Need to know:
At least eight people are reported killed in a suspected US drone strike in Pakistan.
The attack targeted insurgents in North Waziristan, local officials said. Two missiles were fired, hitting a house and damaging a nearby mosque.
It's the second drone strike in the area in 24 hours, despite Pakistan's demands for them to stop immediately.
Want to know:
As Egyptians begin a second day of voting in their first free presidential election, it remains anyone's guess who will be the country's next head of state. And that's a good thing.
It's a far cry from the days when Hosni Mubarak would win re-election each time in a landslide. High turnout has been reported in cities and villages across the country, as voters line up to choose between multiple candidates for the first time in their lives.
The chances are they'll be voting again next month, if the election goes, as it's expected to, to a run-off. GlobalPost makes some early predictions about what we can expect from a truly momentous ballot.
Dull but important:
Is Germany trying to save the euro because it feels guilty about the Holocaust?
That's the premise laid out by German former central banker Thilo Sarrazin, in his subtly-titled new book, 'Europe Doesn't Need the Euro.' You may recognize him from works such as 'Germany Abolishes Itself,' the book that led to Sarrazin's resignation from the Bundesbank for its argument that Turkish and Arab immigrants were lowering the country's average intelligence.
Yet while his invocation of the Holocaust has been dismissed by commentators as ravings at best and extreme cynicism at worst, the worry among Germany's political elite is that the populist euroskeptism in this new book could chime with those Germans who are resentful of both the euro and the bailouts.
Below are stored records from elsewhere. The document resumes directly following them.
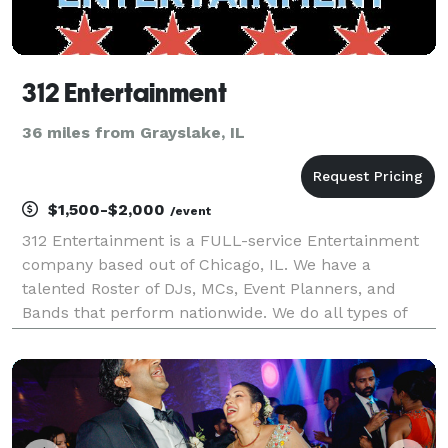
312 Entertainment
36 miles from Grayslake, IL
$1,500-$2,000
/event
312 Entertainment is a FULL-service Entertainment
company based out of Chicago, IL. We have a
talented Roster of DJs, MCs, Event Planners, and
Bands that perform nationwide. We do all types of
events from Weddings, Corporate Events, birthdays,
Social Events, Proms, Homecomings, and Nightclubs.
What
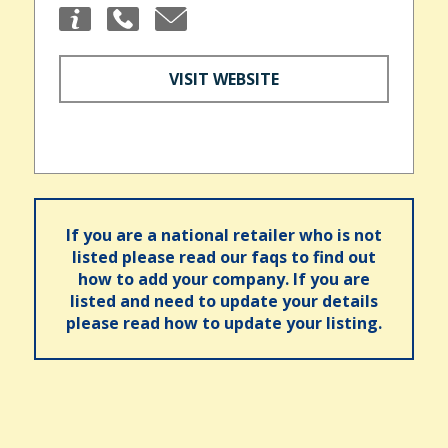
VISIT WEBSITE
If you are a national retailer who is not
listed please read our faqs to find out
how to add your company. If you are
listed and need to update your details
please read how to update your listing.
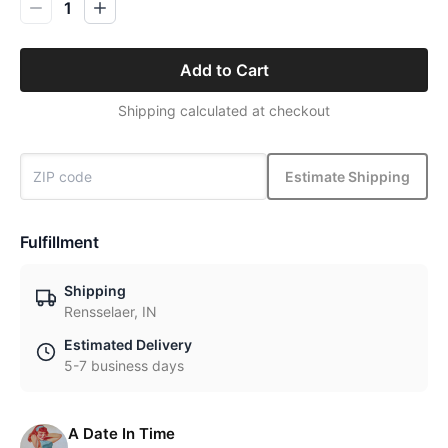
1
Add to Cart
Shipping calculated at checkout
Estimate Shipping
Fulfillment
Shipping
Rensselaer, IN
Estimated Delivery
5-7 business days
A Date In Time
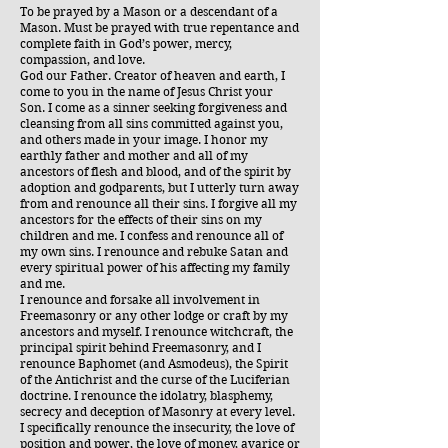
To be prayed by a Mason or a descendant of a
Mason. Must be prayed with true repentance and
complete faith in God’s power, mercy,
compassion, and love.
God our Father. Creator of heaven and earth, I
come to you in the name of Jesus Christ your
Son. I come as a sinner seeking forgiveness and
cleansing from all sins committed against you,
and others made in your image. I honor my
earthly father and mother and all of my
ancestors of flesh and blood, and of the spirit by
adoption and godparents, but I utterly turn away
from and renounce all their sins. I forgive all my
ancestors for the effects of their sins on my
children and me. I confess and renounce all of
my own sins. I renounce and rebuke Satan and
every spiritual power of his affecting my family
and me.
I renounce and forsake all involvement in
Freemasonry or any other lodge or craft by my
ancestors and myself. I renounce witchcraft, the
principal spirit behind Freemasonry, and I
renounce Baphomet (and Asmodeus), the Spirit
of the Antichrist and the curse of the Luciferian
doctrine. I renounce the idolatry, blasphemy,
secrecy and deception of Masonry at every level.
I specifically renounce the insecurity, the love of
position and power, the love of money, avarice or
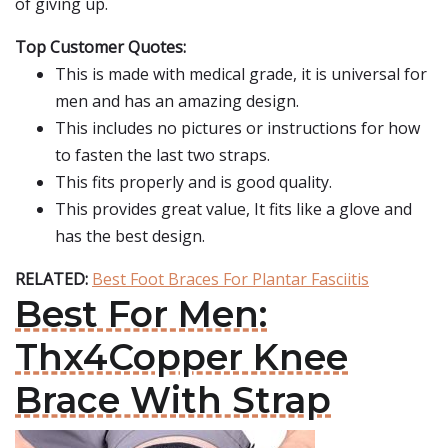
of giving up.
Top Customer Quotes:
This is made with medical grade, it is universal for
men and has an amazing design.
This includes no pictures or instructions for how
to fasten the last two straps.
This fits properly and is good quality.
This provides great value, It fits like a glove and
has the best design.
RELATED:
Best Foot Braces For Plantar Fasciitis
Best For Men:
Thx4Copper Knee
Brace With Strap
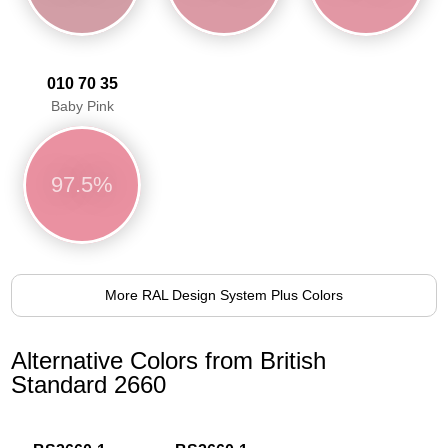
010 70 35
Baby Pink
97.5%
More RAL Design System Plus Colors
Alternative Colors from British
Standard 2660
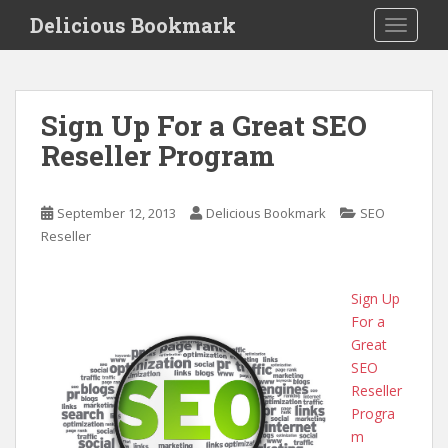
S
Delicious Bookmark
TOGGLE
k
i
p
t
Sign Up For a Great SEO
o
Reseller Program
m
a
i
September 12, 2013
Delicious Bookmark
SEO
n
Reseller
c
o
n
Sign Up
t
For a
e
Great
n
SEO
t
Reseller
Progra
m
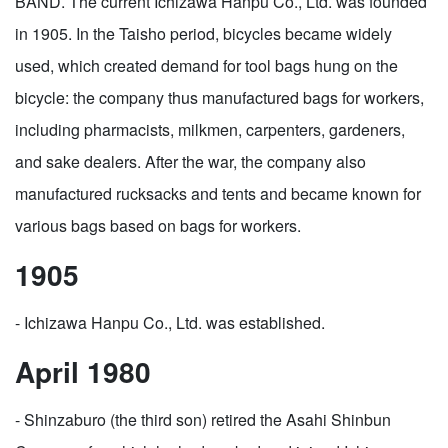
BAND. The current Ichizawa Hanpu Co., Ltd. was founded
in 1905. In the Taisho period, bicycles became widely
used, which created demand for tool bags hung on the
bicycle: the company thus manufactured bags for workers,
including pharmacists, milkmen, carpenters, gardeners,
and sake dealers. After the war, the company also
manufactured rucksacks and tents and became known for
various bags based on bags for workers.
1905
- Ichizawa Hanpu Co., Ltd. was established.
April 1980
- Shinzaburo (the third son) retired the Asahi Shinbun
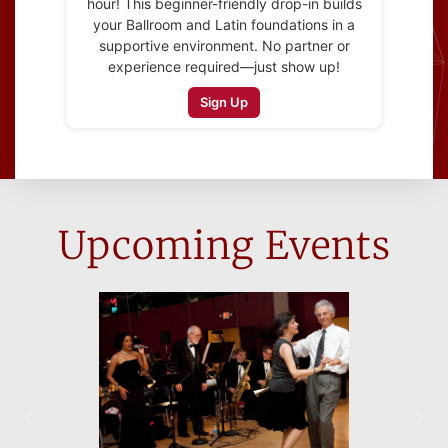
hour! This beginner-friendly drop-in builds
your Ballroom and Latin foundations in a
supportive environment. No partner or
experience required—just show up!
Sign Up
Upcoming Events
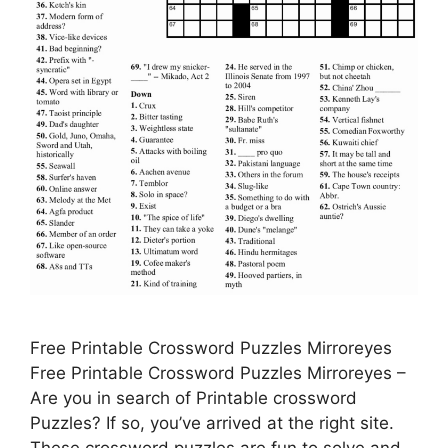
Free Printable Crossword Puzzles Mirroreyes
Free Printable Crossword Puzzles Mirroreyes –
Are you in search of Printable crossword
Puzzles? If so, you’ve arrived at the right site.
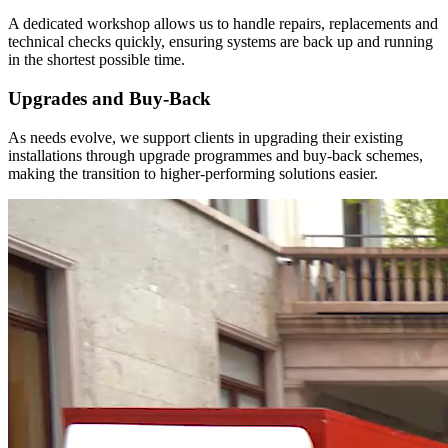
A dedicated workshop allows us to handle repairs, replacements and
technical checks quickly, ensuring systems are back up and running
in the shortest possible time.
Upgrades and Buy-Back
As needs evolve, we support clients in upgrading their existing
installations through upgrade programmes and buy-back schemes,
making the transition to higher-performing solutions easier.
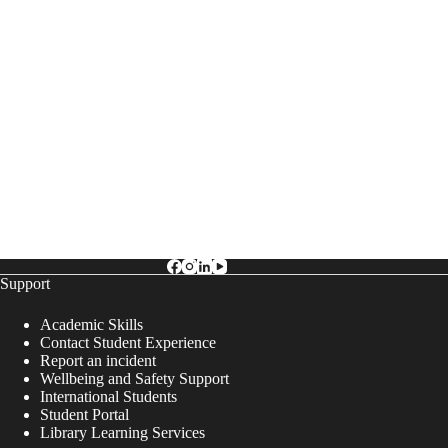
Support
Academic Skills
Contact Student Experience
Report an incident
Wellbeing and Safety Support
International Students
Student Portal
Library Learning Services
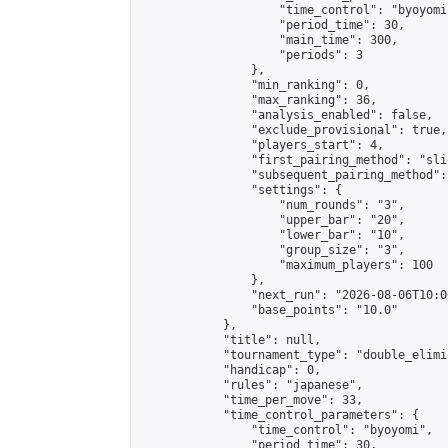
                    "time_control": "byoyomi"
                    "period_time": 30,

                    "main_time": 300,

                    "periods": 3

                },

                "min_ranking": 0,

                "max_ranking": 36,

                "analysis_enabled": false,

                "exclude_provisional": true,

                "players_start": 4,

                "first_pairing_method": "slid
                "subsequent_pairing_method":
                "settings": {

                    "num_rounds": "3",

                    "upper_bar": "20",

                    "lower_bar": "10",

                    "group_size": "3",

                    "maximum_players": 100

                },

                "next_run": "2026-08-06T10:00
                "base_points": "10.0"

            },

            "title": null,

            "tournament_type": "double_elimi
            "handicap": 0,

            "rules": "japanese",

            "time_per_move": 33,

            "time_control_parameters": {

                "time_control": "byoyomi",

                "period_time": 30,
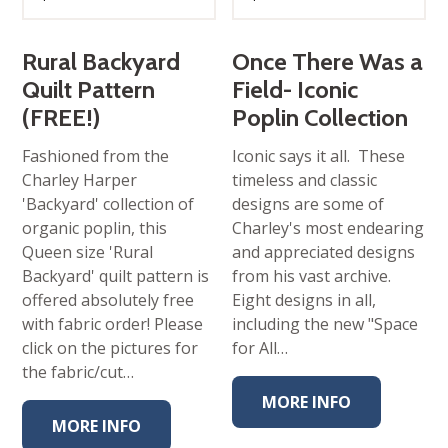
Rural Backyard
Once There Was a
Quilt Pattern
Field- Iconic
(FREE!)
Poplin Collection
Fashioned from the
Iconic says it all. These
Charley Harper
timeless and classic
'Backyard' collection of
designs are some of
organic poplin, this
Charley's most endearing
Queen size 'Rural
and appreciated designs
Backyard' quilt pattern is
from his vast archive.
offered absolutely free
Eight designs in all,
with fabric order! Please
including the new "Space
click on the pictures for
for All…
the fabric/cut…
MORE INFO
MORE INFO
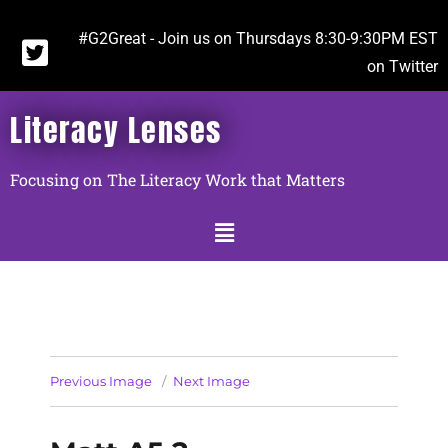
#G2Great - Join us on Thursdays 8:30-9:30PM EST
on Twitter
Literacy Lenses
Focusing on The Literacy Work that Matters
Previous Image
Next Image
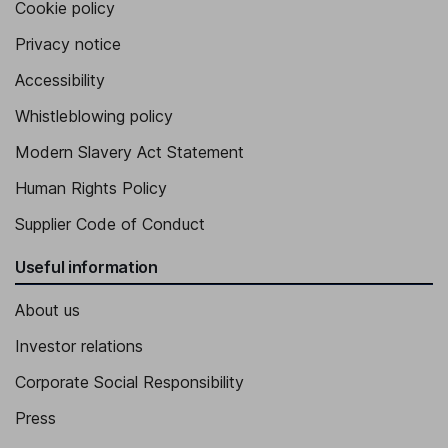
Vice President and General Manager, Cdn. Light Oil Operations
Cookie policy
James R. Maclean
Privacy notice
Accessibility
Chief Legal Officer, Corporate Secretary
Whistleblowing policy
Modern Slavery Act Statement
Human Rights Policy
Supplier Code of Conduct
Useful information
About us
Investor relations
Corporate Social Responsibility
Press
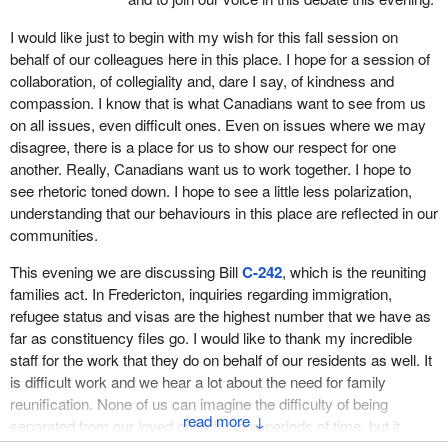
extensions so that now a parent or grandparent can stay up to
seven consecutive years. A long-term, flexible visa means that
I would like just to begin with my wish for this fall session on
applicants and their families might be subject to additional criteria
behalf of our colleagues here in this place. I hope for a session of
before their applications are approved. This includes undergoing
collaboration, of collegiality and, dare I say, of kindness and
an immigration medical exam, purchasing private medical
compassion. I know that is what Canadians want to see from us
insurance and making sure that the applicant will receive
on all issues, even difficult ones. Even on issues where we may
minimum financial support from their Canadian or permanent
disagree, there is a place for us to show our respect for one
resident child or grandchild.
another. Really, Canadians want us to work together. I hope to
see rhetoric toned down. I hope to see a little less polarization,
As previously mentioned, the
minister
announced enhancements
understanding that our behaviours in this place are reflected in our
to the super visa in June of 2022 and, as part of those changes,
communities.
the minister is now able to designate foreign medical insurance
providers to provide insurance coverage for super visa
This evening we are discussing Bill
C-242
, which is the reuniting
applications.
families act. In Fredericton, inquiries regarding immigration,
refugee status and visas are the highest number that we have as
It is important to ensure that these visitors, who are more at risk
far as constituency files go. I would like to thank my incredible
of changing health circumstances, are protected with reliable and
staff for the work that they do on behalf of our residents as well. It
secure emergency medical coverage while visiting Canada for a
is difficult work and we hear a lot about the need for family
long period of time so that they are not denied medical treatment
reunification. None of us can imagine the difficulty of being
or asked to pay hospital bills right out of pocket. The
minister
↓
separated from our loved ones for long periods of time, but it
made this change to provide more flexibility to super visa holders
certainly continues to happen, and I am happy to see that there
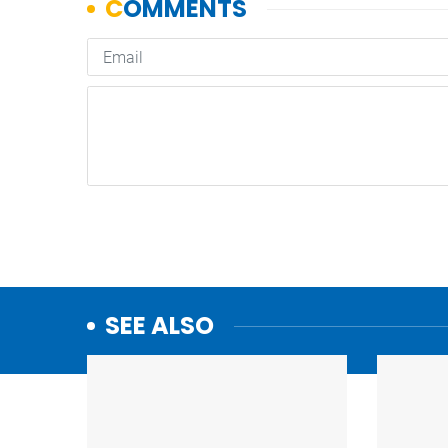
SEE ALSO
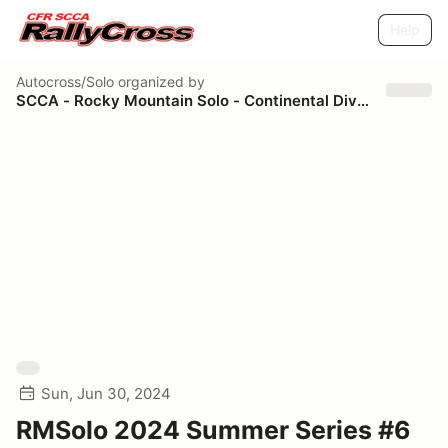
Help
Autocross/Solo
organized by
SCCA - Rocky Mountain Solo - Continental Divide Region
Sun, Jun 30, 2024
RMSolo 2024 Summer Series #6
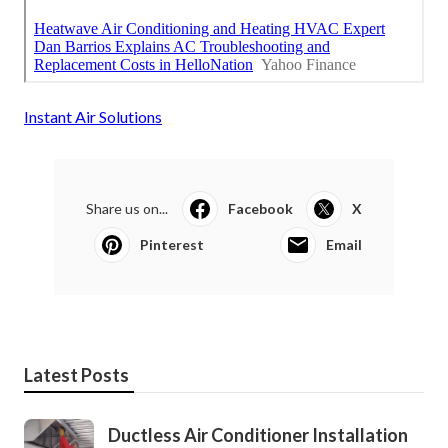
Instant Air Solutions
Share us on...
Facebook
X
Pinterest
Email
Latest Posts
Ductless Air Conditioner Installation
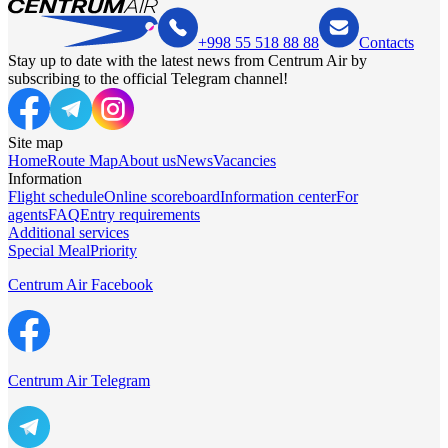
+998 55 518 88 88
Contacts
Stay up to date with the latest news from Centrum Air by
subscribing to the official Telegram channel!
Site map
Home
Route Map
About us
News
Vacancies
Information
Flight schedule
Online scoreboard
Information center
For
agents
FAQ
Entry requirements
Additional services
Special Meal
Priority
Centrum Air Facebook
Centrum Air Telegram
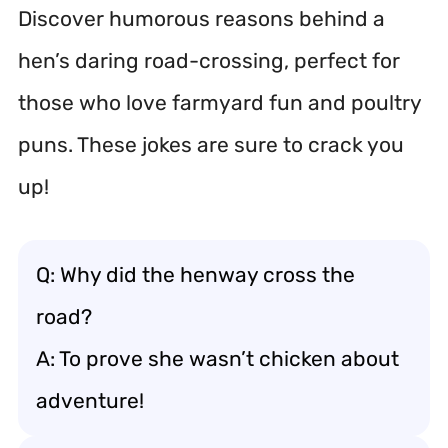
Discover humorous reasons behind a
hen’s daring road-crossing, perfect for
those who love farmyard fun and poultry
puns. These jokes are sure to crack you
up!
Q: Why did the henway cross the
road?
A: To prove she wasn’t chicken about
adventure!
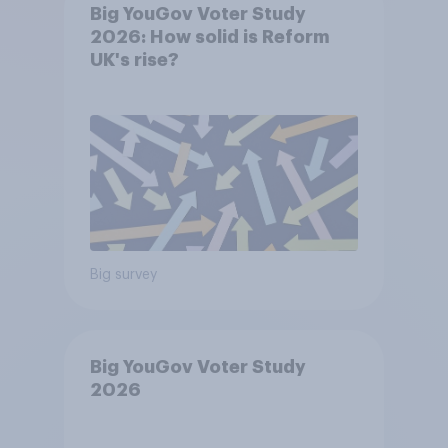
Big YouGov Voter Study
2026: How solid is Reform
UK's rise?
Big survey
Big YouGov Voter Study
2026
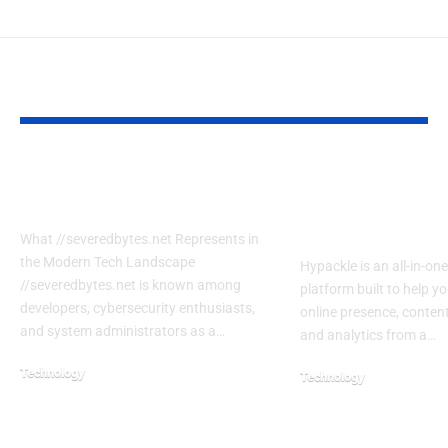
YOU MAY ALSO LIKE
7 Secrets SeveredBytes.net
Hypackle Expla
Uses to Transform Coders
Features, Benef
to Use It
What //severedbytes.net Represents in
the Modern Tech Landscape
Hypackle is an all-in-one
//severedbytes.net is known among
platform built to help 
developers, cybersecurity enthusiasts,
online presence, content
and system administrators as a…
and analytics from a…
Technology
Technology
February 21, 2026
July 22, 2026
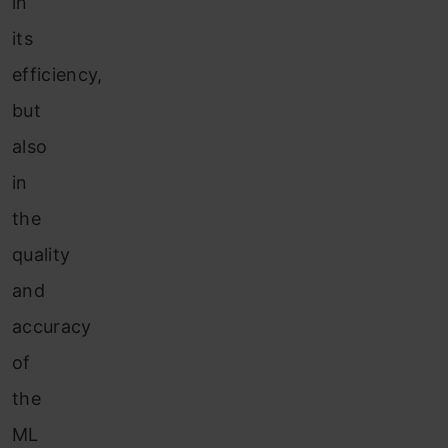
in
its
efficiency,
but
also
in
the
quality
and
accuracy
of
the
ML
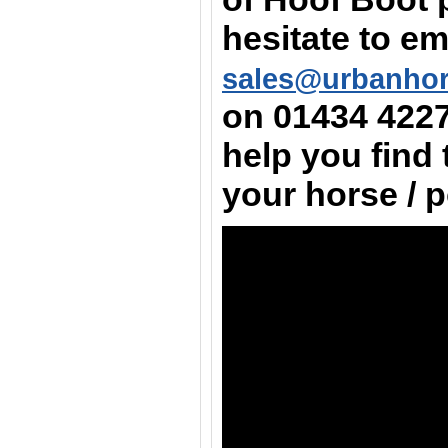
hesitate to em
sales@urbanho
on
01434 422
help you find 
your horse / 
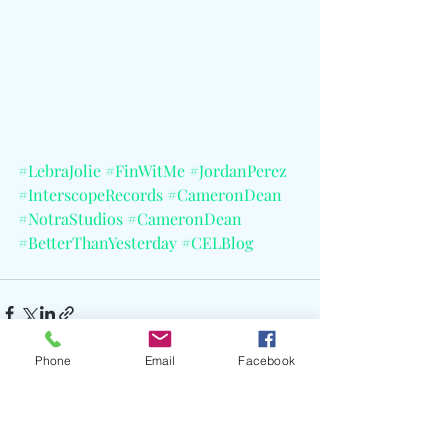
#LebraJolie
#FinWitMe
#JordanPerez
#InterscopeRecords
#CameronDean
#NotraStudios
#CameronDean
#BetterThanYesterday
#CELBlog
Phone
Email
Facebook
Recent Posts
See All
Fans of freaky creatures, you'll enjoy this list of the top ten newly-discovered species.
Compiled by an international committee of scientists, the list aims to highlight Earth's biodiversity while pointing to the dangers that threaten it.
"Each species provides a unique chapter in the history of life and unless we discover them now, we stand to lose an enormous amount of irreplaceable evidence about our own origins and relatives," said one professor of life sciences.
The list includes a monkey from Myanmar that sneezes when it rains, an orchid that only blooms at night, and a fungus that's named after SpongeBob SquarePants.
Strange but true:
Here's one to make you choke on your cornflakes: British stuntman Gary Connery has set a new world record by skydiving 2,400 feet – without a parachute. The former soldier broke his fall with a "runway" constructed of 18,000 cardboard boxes.
"It was so comfortable, so soft," he told reporters, adding that he plans to start preparing for a new challenge as soon as the celebrations are over.
You say "challenge," Gary, we say "crazy and basically pointless stunt." Let's call the whole thing off, but not before we've gotten our kicks vicariously with this video of the plunge.